Король жизни. King of life | страница 32



Ни в один период своей жизни Уайльд не работал так, как в 1890 и 1891 годах. Успех в обществе и известность были достаточно велики, чтобы поддерживать ровное напряжение ума как бы под постоянным магнетическим током, но в то же время еще не превышали некую меру и оставляли немало часов, чтобы прислушиваться к своим мыслям. За исключением юношеских стихов, в значительной мере возникших в оксфордском одиночестве, творчество Оскара всегда осуществлялось вдали от его кабинета и письменного стола. Живое слово всегда было у него матерью мысли. А общество — тем, чем бывает для железа кремень, высекающий искры. Он мыслил, столкнувшись с умом другого, мыслил, когда говорил, и созданный на ходу ответ чаще всего бывал той чудесной загадочной случайностью, какая при создании стиха подсказывает рифму, пробуждает неожиданные ассоциации. После одного вечера, проведенного среди людей внимательных и молчаливых, из одной встречи с кем-нибудь умеющим слушать и спрашивать, из обычной поездки по парку, где меж двумя поклонами обмениваются несколькими фразами о погоде, о новой трости, о пейзаже, о мелодии, которую играет оркестр, он приносил больше, чем сумел бы нашептать сам себе в течение бесконечных часов за столом Карлейля. То, что оставалось сделать, зависело уже только от умения записывать. Разумеется, это «только» заключало в себе бездну писательских наслаждений и мук. В те годы Уайльд шел на них с величайшей радостью.

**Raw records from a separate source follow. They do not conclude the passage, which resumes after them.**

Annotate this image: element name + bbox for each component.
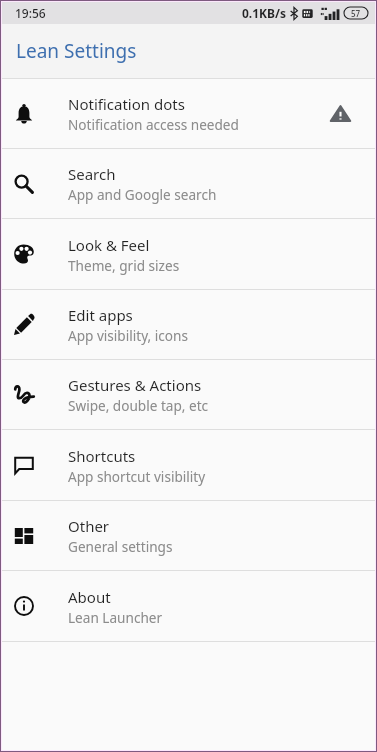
button[interactable]: Edit apps: [2, 290, 375, 359]
staticText: Theme, grid sizes: [68, 256, 180, 275]
button[interactable]: Gestures & Actions: [2, 360, 375, 429]
staticText: Notification access needed: [68, 115, 239, 134]
staticText: 57: [351, 8, 361, 19]
staticText: 19:56: [15, 5, 46, 21]
button[interactable]: Other: [2, 501, 375, 570]
staticText: Edit apps: [68, 305, 133, 325]
staticText: Other: [68, 516, 110, 536]
staticText: Lean Launcher: [68, 608, 163, 627]
staticText: Look & Feel: [68, 235, 150, 255]
staticText: App and Google search: [68, 185, 217, 204]
button[interactable]: Look & Feel: [2, 219, 375, 289]
button[interactable]: Shortcuts: [2, 430, 375, 500]
staticText: General settings: [68, 537, 173, 556]
staticText: Lean Settings: [16, 38, 137, 64]
staticText: About: [68, 587, 111, 607]
button[interactable]: Notification dots: [2, 79, 375, 148]
other: Warning: [305, 103, 375, 124]
staticText: 0.1KB/s: [242, 5, 287, 21]
staticText: App shortcut visibility: [68, 467, 206, 486]
staticText: App visibility, icons: [68, 326, 188, 345]
button[interactable]: Search: [2, 149, 375, 218]
staticText: Gestures & Actions: [68, 375, 202, 395]
staticText: Shortcuts: [68, 446, 136, 466]
button[interactable]: About: [2, 571, 375, 641]
staticText: Search: [68, 164, 116, 184]
staticText: Swipe, double tap, etc: [68, 396, 209, 415]
staticText: Notification dots: [68, 94, 185, 114]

Второй цикл сказок, изданный отдельной книгой под названием «Гранатовый домик», он рассказывал неоднократно и на разные лады, прежде чем нашел эту форму, где слиты мягкая фантазия Андерсена и флоберовская точность, образуя особый сплав. Свершалось бракосочетание Снежной Королевы со Святым Юлианом Милостивым, свадебным подарком от Уайльда были: неистощимый ларец с драгоценностями и длинные ряды гобеленов, на которых его ритмическая проза выткала картины природы и радостные пасторали. Книга вышла небольшим тиражом, критика ее, в общем-то, обошла молчанием, не догадываясь об истинной ее ценности, не предчувствуя, что она станет источником столь многих подражаний.

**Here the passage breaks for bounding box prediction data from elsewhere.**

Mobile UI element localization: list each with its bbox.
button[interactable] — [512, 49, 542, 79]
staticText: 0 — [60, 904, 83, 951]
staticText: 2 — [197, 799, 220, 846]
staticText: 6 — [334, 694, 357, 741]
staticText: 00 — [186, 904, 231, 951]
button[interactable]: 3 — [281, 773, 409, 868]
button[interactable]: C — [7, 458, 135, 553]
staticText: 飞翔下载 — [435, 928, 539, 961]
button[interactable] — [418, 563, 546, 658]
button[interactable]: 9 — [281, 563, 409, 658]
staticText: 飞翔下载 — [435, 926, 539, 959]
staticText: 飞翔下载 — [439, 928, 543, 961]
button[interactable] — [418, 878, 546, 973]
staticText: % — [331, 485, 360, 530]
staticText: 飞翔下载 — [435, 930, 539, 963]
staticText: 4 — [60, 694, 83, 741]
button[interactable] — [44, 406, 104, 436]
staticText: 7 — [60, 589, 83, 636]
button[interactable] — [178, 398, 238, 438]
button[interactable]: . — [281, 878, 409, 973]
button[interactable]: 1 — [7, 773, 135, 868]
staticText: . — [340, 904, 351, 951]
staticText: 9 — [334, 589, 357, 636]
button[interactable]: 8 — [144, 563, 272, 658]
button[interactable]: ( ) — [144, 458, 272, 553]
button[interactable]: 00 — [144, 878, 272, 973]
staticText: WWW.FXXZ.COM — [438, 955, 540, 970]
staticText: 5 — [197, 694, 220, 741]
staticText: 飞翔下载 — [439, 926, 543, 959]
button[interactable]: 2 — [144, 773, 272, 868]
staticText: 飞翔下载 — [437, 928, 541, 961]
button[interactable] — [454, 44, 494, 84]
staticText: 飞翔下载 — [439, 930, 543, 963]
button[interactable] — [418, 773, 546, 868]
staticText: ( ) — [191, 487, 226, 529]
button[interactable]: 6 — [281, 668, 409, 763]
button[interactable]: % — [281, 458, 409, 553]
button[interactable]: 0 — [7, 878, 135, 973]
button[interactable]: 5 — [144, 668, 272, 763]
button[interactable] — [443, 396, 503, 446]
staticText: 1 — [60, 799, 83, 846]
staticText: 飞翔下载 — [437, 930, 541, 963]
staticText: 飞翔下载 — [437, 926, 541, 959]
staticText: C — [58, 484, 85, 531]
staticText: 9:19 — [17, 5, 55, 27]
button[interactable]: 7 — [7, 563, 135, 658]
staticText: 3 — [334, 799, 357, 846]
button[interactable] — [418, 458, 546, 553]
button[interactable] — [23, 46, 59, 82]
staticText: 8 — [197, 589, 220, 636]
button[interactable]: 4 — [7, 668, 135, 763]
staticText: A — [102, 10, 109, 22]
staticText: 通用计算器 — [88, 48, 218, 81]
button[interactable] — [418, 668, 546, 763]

В эту пору Оскар часто заглядывал в итальянский ресторанчик в квартале Сохо, где за несколько шиллингов подавали недурной обед с бутылкой кьянти или барбери. Его сопровождал Роберт Росс, чья небольшая фигурка лепилась к Уайльду, как короткая полуденная тень. Несколько месяцев назад Уайльд подобрал Росса вместе с его тростью и перчатками на диванчике в приемной редакции «Сэтердей ревю». Росс сидел, смиренно поджав ноги, и ждал, пока его вызовет редактор, м-р Поллок; видно было, что он сжимает в кармане руколись. Оскар вывел его оттуда, как Сократ Федра, выслушал содержание романа, которое Росс рассказал ему по пути, и завязалась дружба — со стороны Уайльда великодушная, доброжелательная и благодарная, со стороны Росса — покорная, преданная, непоколебимая. Однажды Росс опоздал на обед, о котором они уговорились.